(197v) Novel Sustainable Materials Design with Thermodynamics-Informed Machine Learning | AIChE

(197v) Novel Sustainable Materials Design with Thermodynamics-Informed Machine Learning

Authors 

Maginn, E., University of Notre Dame
Scientists have traditionally employed trial-and-error methodologies to design novel materials, often complemented by basic heuristic rules or chemical intuition (e.g., “like dissolves like”). However, to date, this simplistic approach has led to the discovery and characterization of only a small fraction of all synthesizable compounds. This limitation is aggravated when studying mixtures, particularly those that show potential in minimizing the environmental impact of the chemical industry, as the number of all possible molecule combinations is virtually infinite. The massive amount of resources and extreme cost necessary to explore this chemical landscape is simply too demanding to be feasible.

Data-driven methods such as machine learning are promising alternatives to classical trial-and-error methodologies. The premise of these approaches consists of training machine learning models using existing datasets of known materials, and subsequently applying them to guide the development of new compounds by predicting physicochemical properties relevant to any given target application. However, a severe limitation of this approach lies on the representation of molecules in a machine-intelligible way (i.e., converting molecular structures to sets of numerical values that can be understood by mathematical machine learning models). In fact, most molecular representations proposed in the past lead to overly complex models that require a tremendous volume of experimental data to be properly trained.

To bridge the gap between small, scarce datasets and data-driven approaches, this work aims at designing novel sustainable materials using thermodynamics-informed machine learning models, with a particular focus on green solvents. The use of thermodynamics information was achieved in two separate ways. The first was to use Gaussian processes (GPs) and active learning (AL) to describe activity coefficients (a single property), which can then be combined with thermodynamic models to predict a plethora of different solvent-related properties (e.g., phase equilibria). Relying on synthetic data generated from an excess Gibbs energy model, GPs were found to accurately describe the activity coefficients of several binary mixtures across large composition and temperature ranges. Moreover, GPs could estimate their own uncertainty and identify composition/temperature regions where activity coefficient data provides the most information to the models. This was leveraged to build AL algorithms targeted at modelling phase equilibria. In many cases, a single active-learning-acquired data point was sufficient to describe the phase diagrams studied. The ability of AL to greatly reduce the amount of data needed to obtain accurate models was further verified on experimental case studies, namely individual ion activity coefficients, the solid-liquid and vapor-liquid equilibrium of deep eutectic solvents, and phase equilibria in ternary mixtures.

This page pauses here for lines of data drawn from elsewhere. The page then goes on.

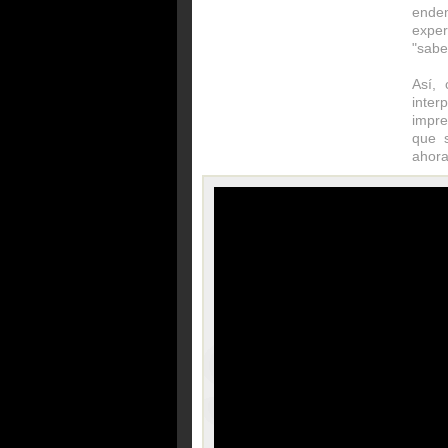
ende
expe
"sabe
Así, 
inte
impr
que s
ahora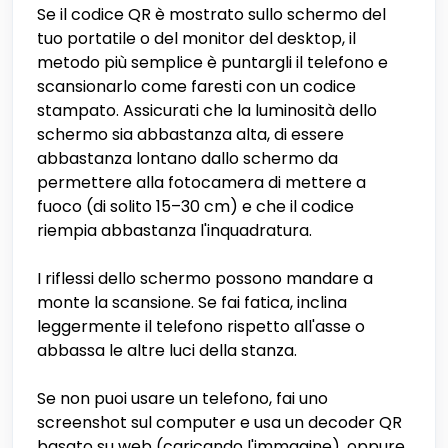
Se il codice QR è mostrato sullo schermo del
tuo portatile o del monitor del desktop, il
metodo più semplice è puntargli il telefono e
scansionarlo come faresti con un codice
stampato. Assicurati che la luminosità dello
schermo sia abbastanza alta, di essere
abbastanza lontano dallo schermo da
permettere alla fotocamera di mettere a
fuoco (di solito 15–30 cm) e che il codice
riempia abbastanza l'inquadratura.
I riflessi dello schermo possono mandare a
monte la scansione. Se fai fatica, inclina
leggermente il telefono rispetto all'asse o
abbassa le altre luci della stanza.
Se non puoi usare un telefono, fai uno
screenshot sul computer e usa un decoder QR
basato su web (caricando l'immagine), oppure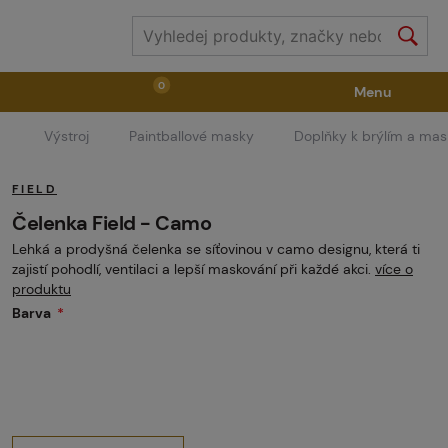
0
Menu
Výstroj
Paintballové masky
Doplňky k brýlím a ma
Zbraně
Příslušenství ke zbraním
Výstroj
FIELD
Střelivo
Masky
Vzduch / CO2
Čelenka Field - Camo
Lehká a prodyšná čelenka se síťovinou v camo designu, která ti
zajistí pohodlí, ventilaci a lepší maskování při každé akci.
více o
Díly pro značkovače / Hřiště
Oblečení / Obuv
produktu
Barva
Pyrotechnika
II. Jakost
GRINDS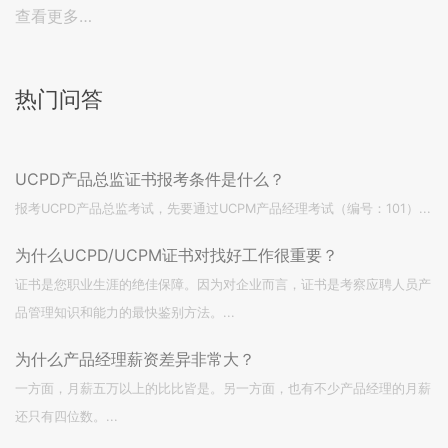
查看更多…
热门问答
UCPD产品总监证书报考条件是什么？
报考UCPD产品总监考试，先要通过UCPM产品经理考试（编号：101）...
为什么UCPD/UCPM证书对找好工作很重要？
证书是您职业生涯的绝佳保障。因为对企业而言，证书是考察应聘人员产
品管理知识和能力的最快鉴别方法。...
为什么产品经理薪资差异非常大？
一方面，月薪五万以上的比比皆是。另一方面，也有不少产品经理的月薪
还只有四位数。...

The second thermodynamics-informed approach was to develop a molecular descriptor that encodes thermodynamic information, namely molecular polarity, and that possesses a small, fixed size. In this sense, sigma profiles, a type of molecular descriptor obtained through quantum chemistry calculations, were used to train convolutional neural networks (CNNs) that accurately correlate and predict a wide range of physicochemical properties (molar masses, normal boiling temperatures, vapor pressures, densities, refractive indexes, and aqueous solubilities). To boost their performance, the architecture and hyperparameters of each CNN were optimized using a battery of algorithms, particularly Bayesian Optimization and Local Search. Furthermore, it was shown that thermodynamic conditions, namely temperature, can also be used as additional inputs to broaden the applicability of the models.

Finally, inverse design workflows based on this type of thermodynamics information (active learning on the sigma profile space) were also constructed, which enable the computational design of tailor-made materials bounded by a set of physicochemical properties selected based on a given application of interest. The results of this work constitute a major breakthrough in the way novel materials can be designed, as the machine learning models developed are robust, accurate, and generic enough to be applied across several families of compounds and materials.